Gerson Luís Trevisan (PSDB) - Dizer, minha comunidade, perante as falas anteriores, sou um vereador muito transparente e democrático. Respeito muito o devido processo legal. Temos que olhar a ampla defesa e o contraditório. Também o término do trânsito em julgado de qualquer ação judicial. Nós tivemos, no primeiro momento, uma denúncia por parte do Ministério Público. Daqui para frente, segue a ação. Eu também quero pedir para prefeita Helena para que leve muito firme essa questão e que se faça justiça e aqueles que eventualmente cometeram erros, que sejam punidos. Essa é minha fala em relação a esses episódios. Eu também no passado participei votando nas questões que envolveram os colegas. Vamos ver daqui para frente essas questões e vamos acompanhar na sua plenitude.

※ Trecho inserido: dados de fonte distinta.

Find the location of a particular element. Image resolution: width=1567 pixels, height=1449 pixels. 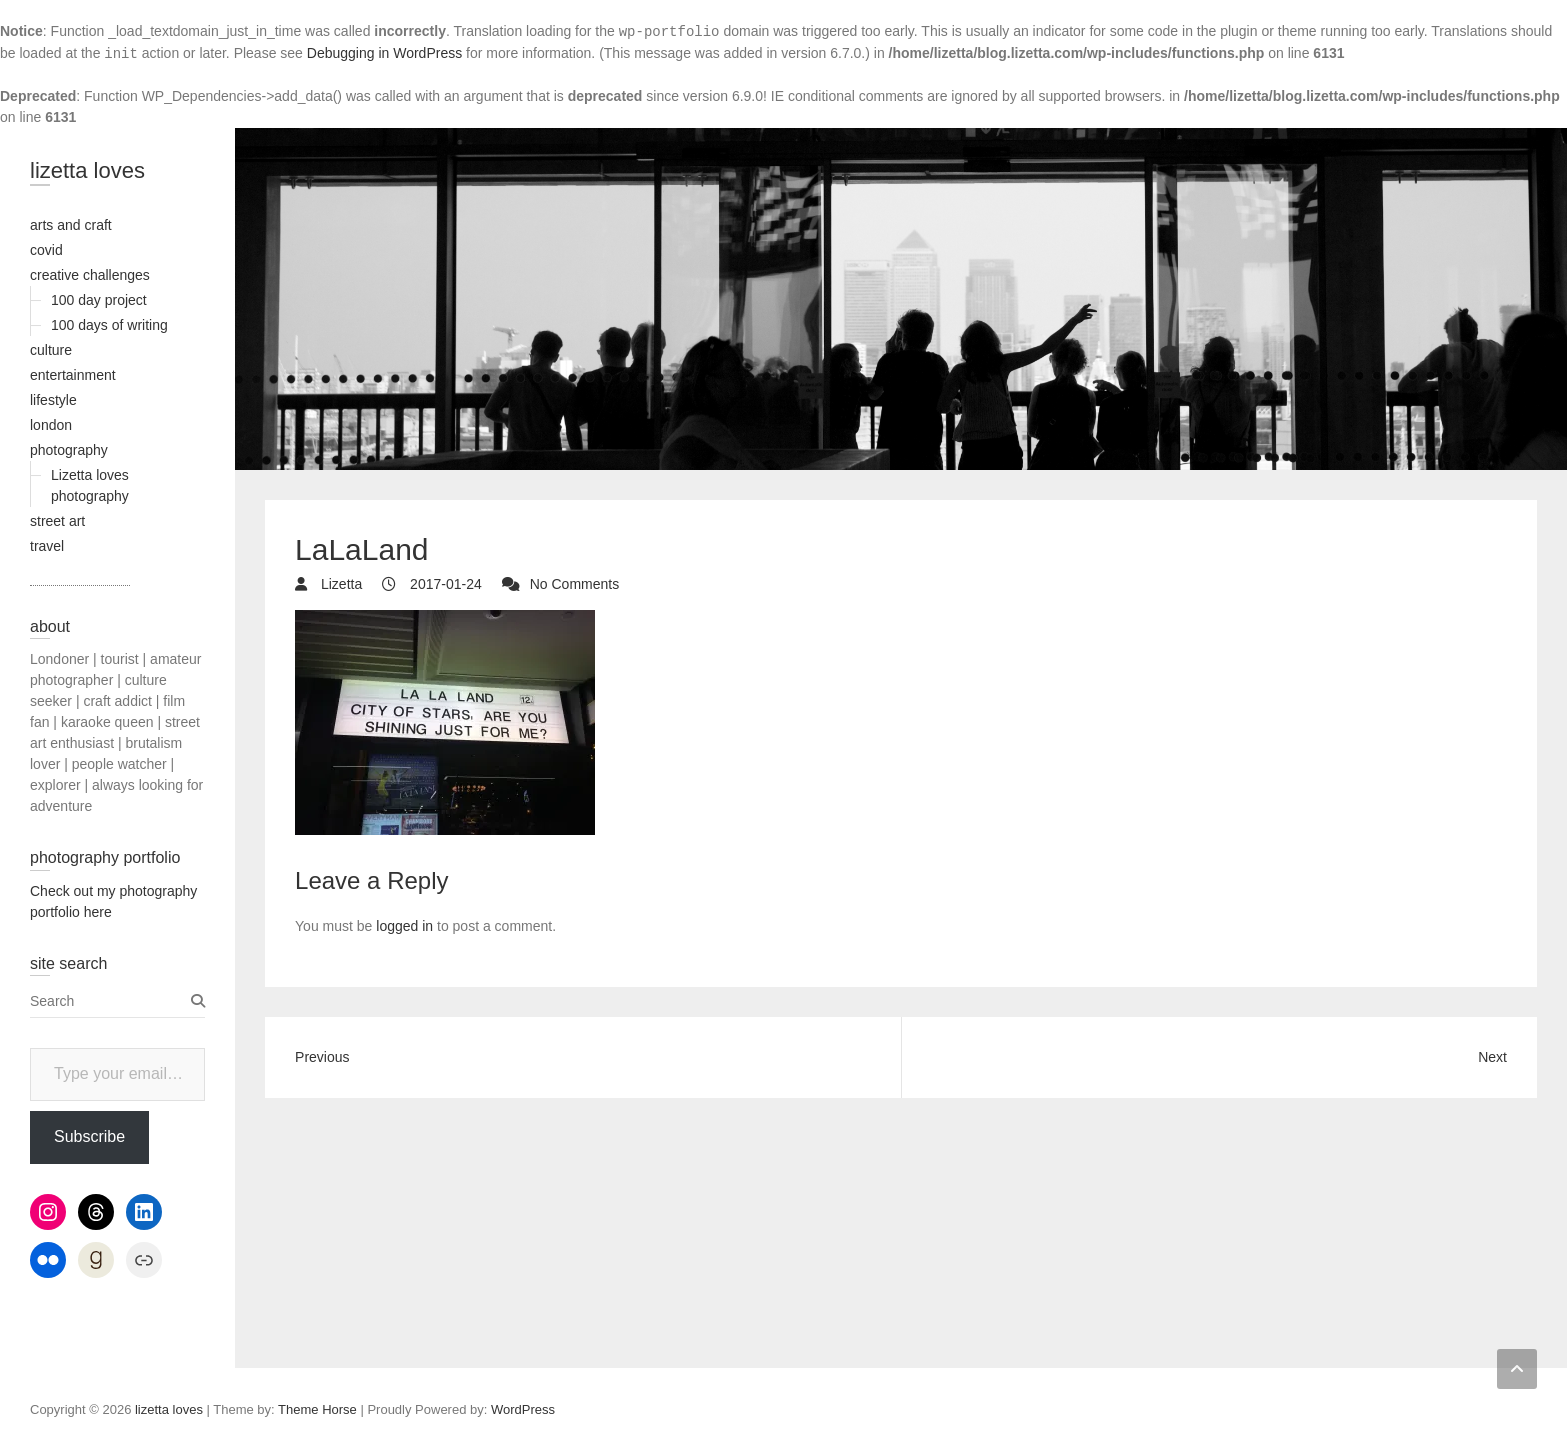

Jair Eich (PP) - É talvez um momento que ninguém de nós queria estar vivenciando. Vou me lembrar de um dos meus primeiros pronunciamentos nessa casa de que eu ia sempre me pautar e especialmente, na oportunidade, eu usei a frase do meu vô materno que ele dizia que a gente sempre precisa respeitar a quem quer que seja. E eu aqui não iria julgar, eu dizia na oportunidade, e sim esperar depois de uma ampla defesa que o direito constitui a todos, esperar a sentença se houver, até porque aqui eu preciso fazer uma defesa de nós hoje. Eu me incluo aqui, porque sou vereador nessa casa, da classe política antes de mais nada e isso vale, e aqui falo como eleitor também. Imagina se no final do processo desse julgamento restar a absolvição, mais uma vez teremos manchado os políticos. Porque é assim que a gente é visto, e principalmente a partir desse momento, sem tirar a razão de quem pensa assim, que político é tudo igual. Não vou aqui falar a palavra que gostam de proferir para nós. Eu graças a Deus posso dizer uma coisa: se cheguei aqui é pelo trabalho realizado ao longo da minha vida, que eu faço com orgulho, todo dia. Esse governo, e eu dizia aqui em várias oportunidades, o orgulho que eu tive de vir e estar nesse governo, porque para mim, até agora, ele só entregou. E é isso que eu quero e vou enaltecer. As coisas boas que o governo fez e eu espero que ele continue fazendo. Agora, preciso dizer, se alguém cometeu um ilícito, que ele seja apurado e devidamente cobrado as consequências se, por ventura, alguém os cometeu. Não vou fazer pré-julgamento. Não tenho aqui a autorização para defender, até porque todos eles têm já seu advogado constituído, não é isso que eu sou, mas eu devo dizer sim que eles têm o direito a ampla defesa e tem todo o meu respeito enquanto não houver nada que desabone alguém. Então eu ainda continuo acreditando fielmente no nosso governo, e falar a frase do promotor de justiça, João Beltrame: em nenhum momento tivemos a participação da prefeita Helena como participante conveniente ou qualquer tipo de atuação nesses crimes que investigamos. Portanto, creio que a comunidade não precisa ficar preocupada com esse governo e tão pouco o que ela vai fazer na sequência. Estamos muito tranquilos.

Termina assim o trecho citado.